*Supplied information:*
*** Begin section ***
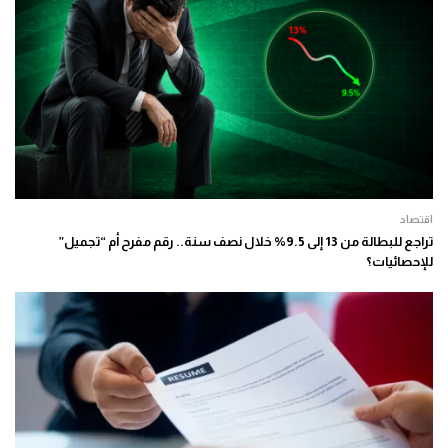
اقتصاد
تراجع للبطالة من 13 إلى 9.5% خلال نصف سنة.. رقم مفرح أم “تجميل”
للإحصائيات؟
*** End section ***
*Exercise instructions:*
Give back the material above exactly, but without its images.

*Exercise output:*
اقتصاد
تراجع للبطالة من 13 إلى 9.5% خلال نصف سنة.. رقم مفرح أم “تجميل”
للإحصائيات؟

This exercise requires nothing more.